Note that x.high contains only one row = one observation, and x.low
similarly contains only one row = one observation. Therefore, the
expected values also only have one *column*.
If you want to generate two column sim output, you need to have two
rows in your setx object. You can hack this by doing:
x.combined <- rbind(x.high, x.low)
class(x.combined) <- class(x.high) # Absolutely essential. Don't skip!!!

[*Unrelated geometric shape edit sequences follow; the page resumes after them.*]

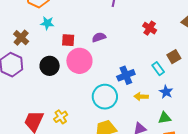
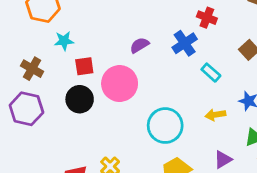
red square: (68, 40) -> (84, 66), moved
cyan rectangle: (158, 69) -> (211, 73), moved
blue cross: (126, 75) -> (185, 43), moved

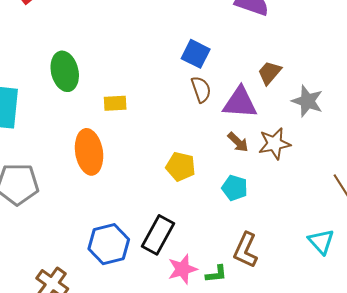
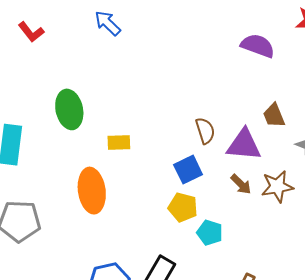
blue square: (196, 54) -> (188, 170), moved, turned 36
brown trapezoid: (270, 73) -> (274, 115), turned -64
cyan pentagon: (235, 188) -> (210, 233), moved

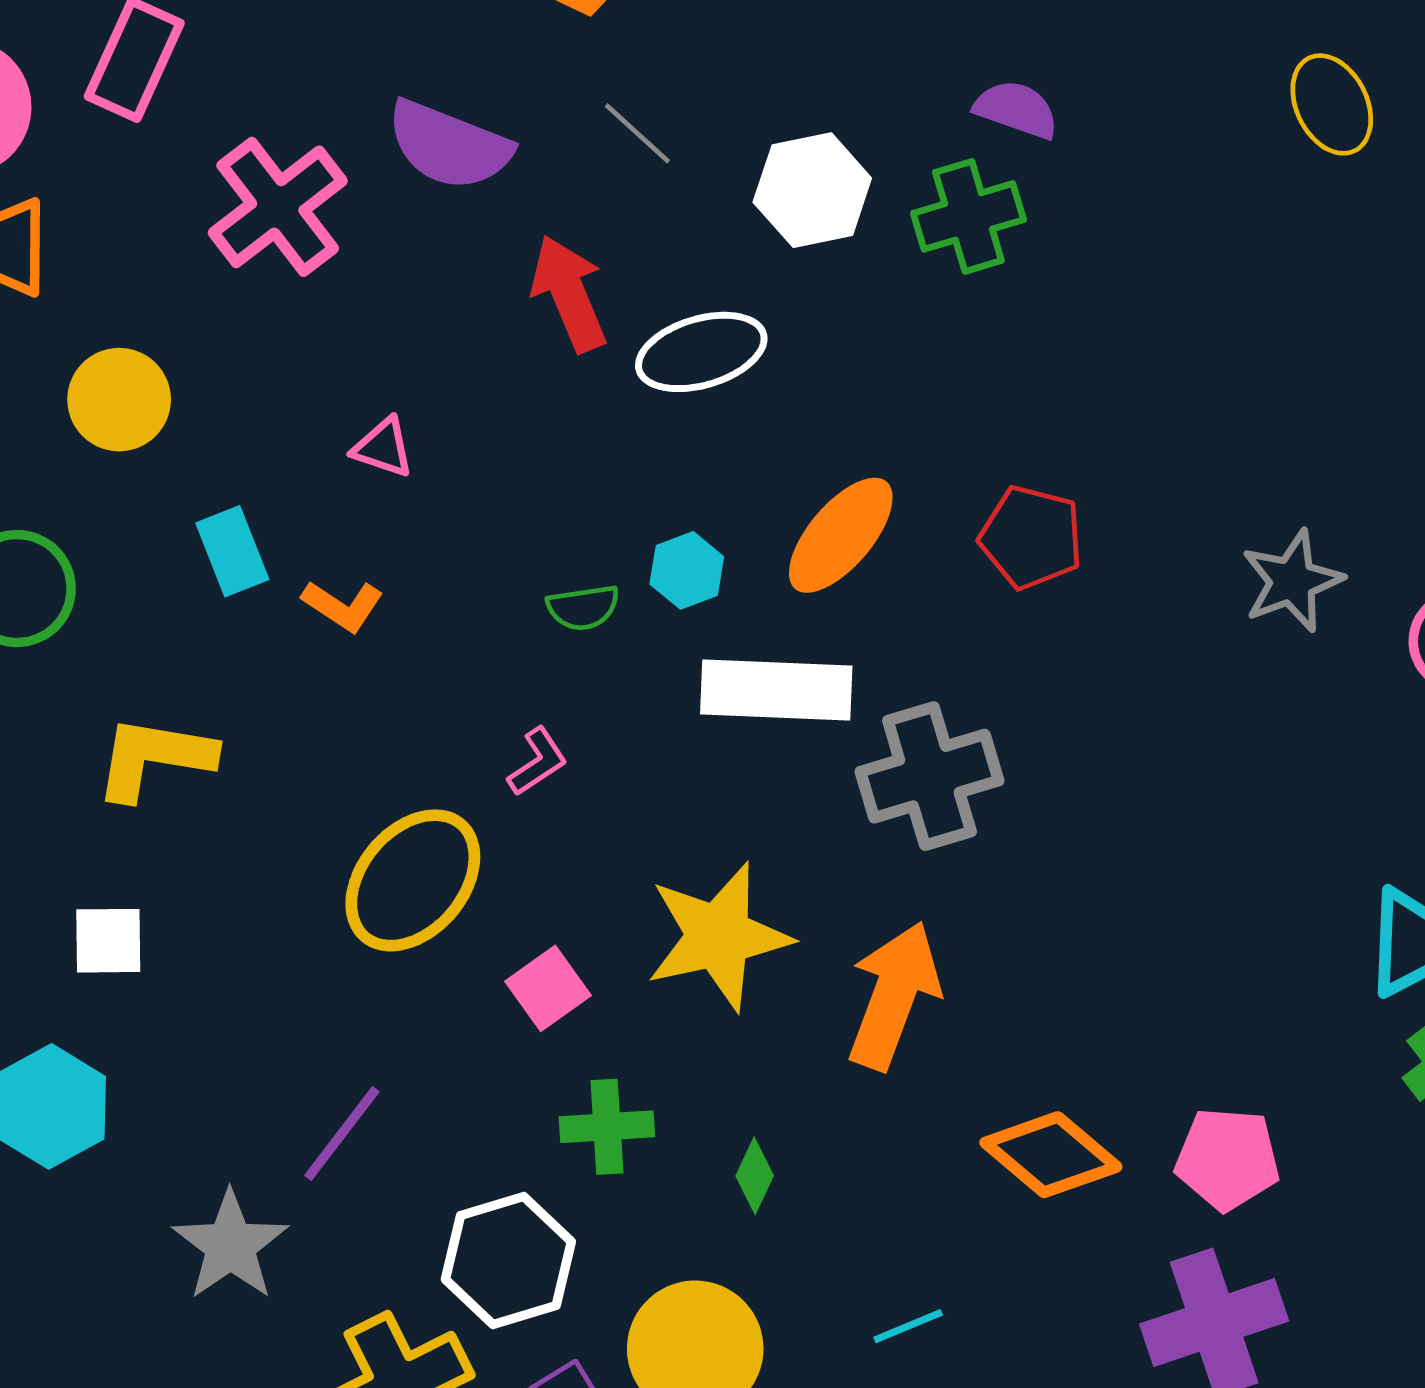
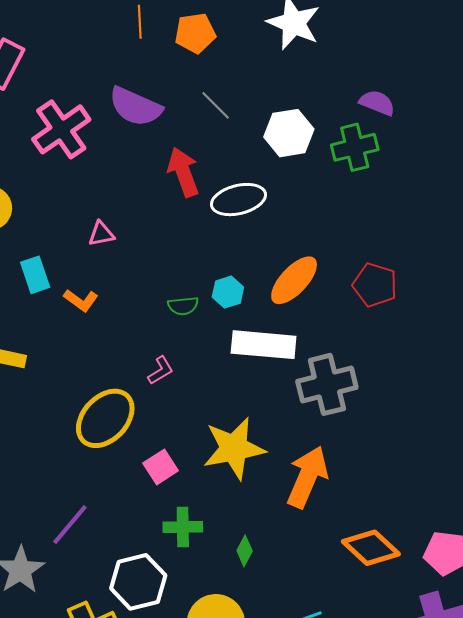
pink triangle: (383, 448) -> (101, 234), turned -32

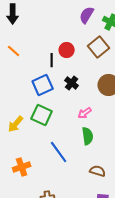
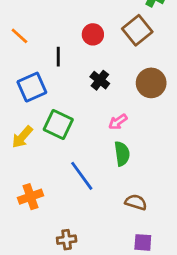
black line: (52, 60) -> (58, 57), moved
blue square: (43, 85) -> (32, 87), moved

(which I haven't tried, but should work)
Then the ev in sim output should be 1000 (simulations) x 2 (observations).
Good luck,
Olivia
On Mon, Jun 6, 2011 at 3:19 PM, Tom Wood <tomwood(a)uchicago.edu> wrote:
Hi Zelig List
I'm confused about how expected values, first differences etc are indexed
when you instruct Zelig to include more than one x value. For instance
library(Zelig)
data(voteincome)
z.out1 <- zelig(vote ~ education + age + female + tag(1 | state),
data = voteincome,
model = "logit.mixed")
x.high <- setx(z.out1, education = quantile(voteincome$education,
+ 0.8))
x.low <- setx(z.out1, education = quantile(voteincome$education,
+ 0.2))
s.out1 <- sim(z.out1, x = x.high)
dim(s.out1$qi$ev)
[1] 1000 1
s.out2 <- sim(z.out1, x = x.high, x1 = x.low)
dim(s.out2$qi$ev)
[1] 1000 1
The zelig manual suggests that these quantities will be indexed by
simulation × quantity × x-observation. That doesn't seem to be happening
here. Can I access the separate probabilities for both X and X1, or do I
need to simulate them with separate sim calls?